Même si les trois pays de la région ont renforcé leur coopération sécuritaire — en
2009, l'armée rwandaise a participé à la poursuite de rebelles hutus aux côtés de
l'armée congolaise et, en septembre 2010, le général James Kababere, ministre
rwandais de la défense, s'est rendu à Kinshasa —, au Rwanda autant qu'au Burundi,
l'« apogée électorale » peut se révéler trompeuse et occulter de possibles
développements violents qui ne se réduiraient pas à l'opposition entre Hutus et
Tutsis…

COLETTE BRAECKMAN
* Journaliste, Le Soir (Bruxelles).

(1) Amnesty International, « Il est plus prudent de garder le silence. L'effet intimidant
des lois rwandaises sur l'idéologie du génocide et le sectarisme », 31 août 2010.

(2) Lire Mwayila Tshiyembe, « Kinshasa menacé par la poudrière du Kivu », Le Monde
diplomatique, décembre 2008.

(3) Lire Benoît Francès, « France-Rwanda, le prix d'une réconciliation », Le Monde
diplomatique, septembre 2010.

(4) En 1996, deux ans après le génocide, les troupes rwandaises opérèrent en territoire
congolais afin de forcer les réfugiés hutus à rentrer au pays et poursuivirent les
« génocidaires » en fuite.
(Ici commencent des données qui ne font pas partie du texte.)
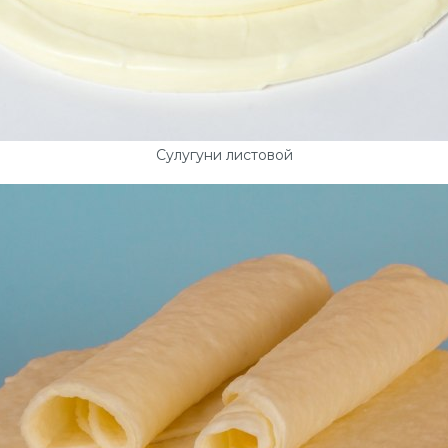
Сулугуни листовой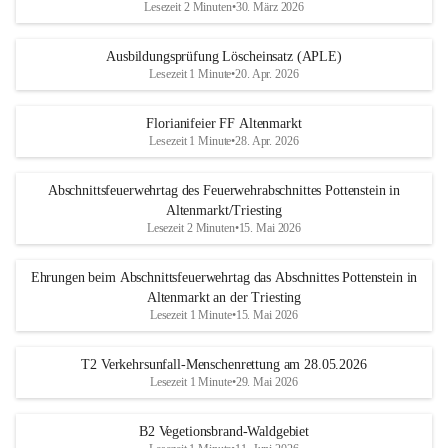
Lesezeit 2 Minuten
•
30. März 2026
Ausbildungsprüfung Löscheinsatz (APLE)
Lesezeit 1 Minute
•
20. Apr. 2026
Florianifeier FF Altenmarkt
Lesezeit 1 Minute
•
28. Apr. 2026
Abschnittsfeuerwehrtag des Feuerwehrabschnittes Pottenstein in
Altenmarkt/Triesting
Lesezeit 2 Minuten
•
15. Mai 2026
Ehrungen beim Abschnittsfeuerwehrtag das Abschnittes Pottenstein in
Altenmarkt an der Triesting
Lesezeit 1 Minute
•
15. Mai 2026
T2 Verkehrsunfall-Menschenrettung am 28.05.2026
Lesezeit 1 Minute
•
29. Mai 2026
B2 Vegetionsbrand-Waldgebiet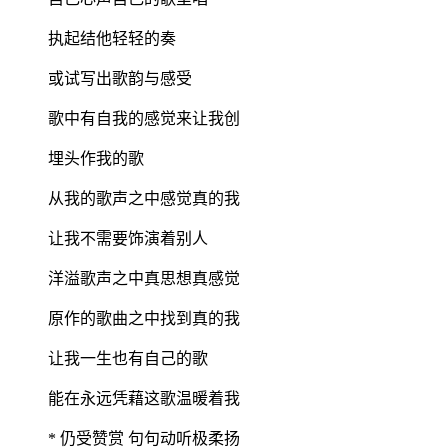
执起结他轻轻的奏
或试写出歌韵与感受
歌中有自我的感觉来让我创
埋头作我的歌
从我的歌声之中感觉真的我
让我不需要饰演着别人
洋溢歌声之中真思想真感觉
原作的歌曲之中找到真的我
让我一生也有自己的歌
能在永远凭藉这歌温暖着我
* 仍受赞赏 句句动听极柔扬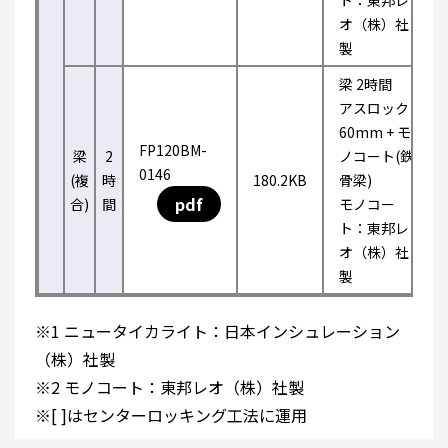
ト：東邦レ
オ（株）社
製
梁 2時間
アスロック
60mm + モ
FP120BM-
梁
2
ノコート(鉄
0146
(複
時
180.2KB
骨梁)
pdf
合)
間
モノコー
ト：東邦レ
オ（株）社
製
※1 ニュータイカライト：日本インシュレーション
（株）社製
※2 モノコート：東邦レオ（株）社製
※[ ]はセンターロッキング工法に運用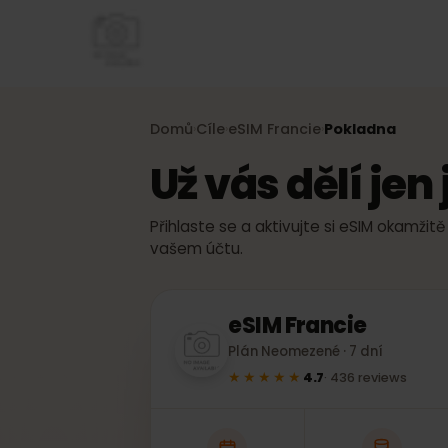
Domů
Cíle
eSIM
Francie
Pokladna
›
›
›
Už vás dělí je
Přihlaste se a aktivujte si eSIM okam
vašem účtu.
eSIM
Francie
Plán Neomezené · 7 dní
★★★★★
4.7
·
436
reviews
Alliées au Burundi et à l'Ouganda, elles prirent part, durant
cette « première guerre du Congo », au renversement du régime du maréchal Mobutu. Cf.
L'Enjeu congolais, l'Afrique centrale après Mobutu, Fayard, Paris, 1999.
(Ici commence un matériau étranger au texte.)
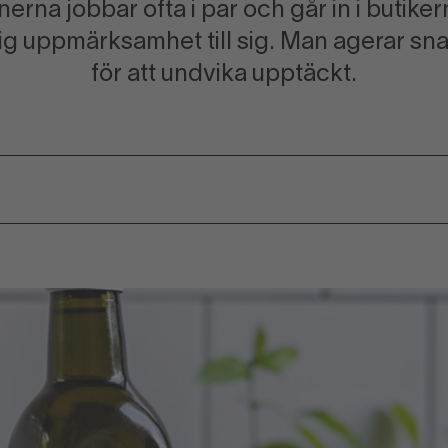
na jobbar ofta i par och går in i butikern
dig uppmärksamhet till sig. Man agerar sna
för att undvika upptäckt.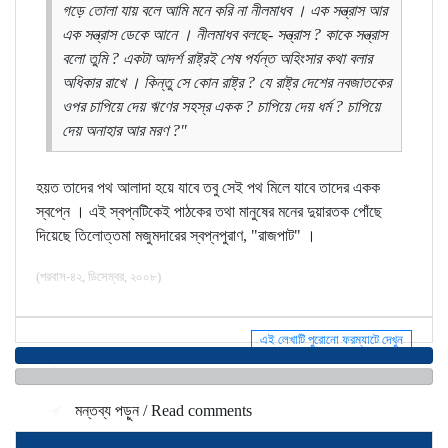
গড়ে তোলা যায় বলে আমি মনে করি না নীলমাধব । এক সন্ত্রাস আর
এক সন্ত্রাস ডেকে আনে । নীলমাধব বলছে- সন্ত্রাস ? কাকে সন্ত্রাস
বলো তুমি ? একটা আদর্শ রাষ্ট্রই শেষ পর্যন্ত অহিংসার কথা বলার
অধিকার রাখে । কিন্তু সে কোন রাষ্ট্র ? যে রাষ্ট্র দেশের নবজাতকের
ওপর চাপিয়ে দেয় ঋণের সহস্র একক ? চাপিয়ে দেয় ধর্ম ? চাপিয়ে
দেয় অনাহার আর মরণ ?"
হয়ত তাদের পথ আলাদা হয়ে যাবে তবু সেই পথ মিলে যাবে তাদের একক
স্বপ্নে । এই স্বপ্নটিকেই পাঠকের তথা মানুষের মনের দুয়ারতক পোঁছে
দিয়েছে তিলোত্তমা মজুমদারের স্বপ্নপুরাণ, "রাজপাট" ।
(পরবাস-৪২, ডিসেম্বর, ২০০৮)
এই লেখাটি পুরোনো ফরম্যাটে দেখুন
মন্তব্য জমা দিন / Make a comment
মন্তব্য পড়ুন / Read comments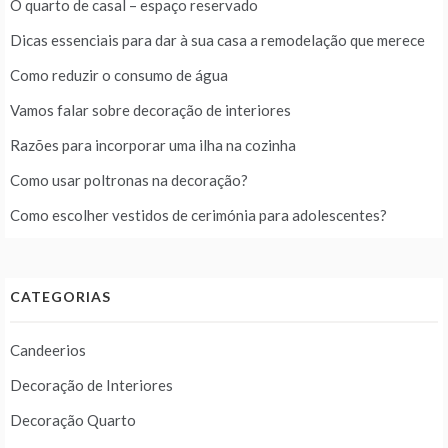
O quarto de casal – espaço reservado
Dicas essenciais para dar à sua casa a remodelação que merece
Como reduzir o consumo de água
Vamos falar sobre decoração de interiores
Razões para incorporar uma ilha na cozinha
Como usar poltronas na decoração?
Como escolher vestidos de cerimónia para adolescentes?
CATEGORIAS
Candeerios
Decoração de Interiores
Decoração Quarto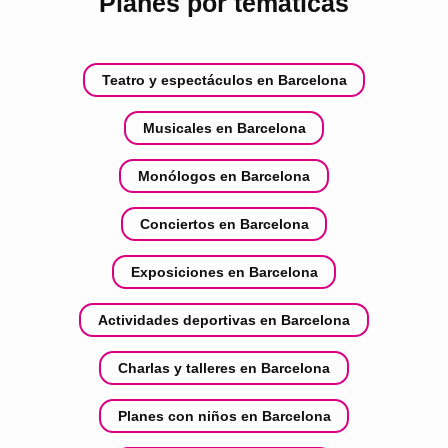
Planes por temáticas
Teatro y espectáculos en Barcelona
Musicales en Barcelona
Monólogos en Barcelona
Conciertos en Barcelona
Exposiciones en Barcelona
Actividades deportivas en Barcelona
Charlas y talleres en Barcelona
Planes con niños en Barcelona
(5) Les forces rwandaises ont massacré des réfugiés hutus qui étaient encadrés par les
forces de l'ancien régime, mais aussi des Congolais d'ethnie hutue ou d'autres civils
soupçonnés d'avoir aidé les réfugiés. Les auteurs du rapport suggèrent, prudemment, que
de tels faits pourraient être qualifiés d'« actes de génocide » par un tribunal compétent.
Le porte-parole du gouvernement rwandais a qualifié ce rapport de « malveillant,
offensif, ridicule » et de « dangereux et irresponsable ».

Voir la précision dans notre édition de janvier 2011.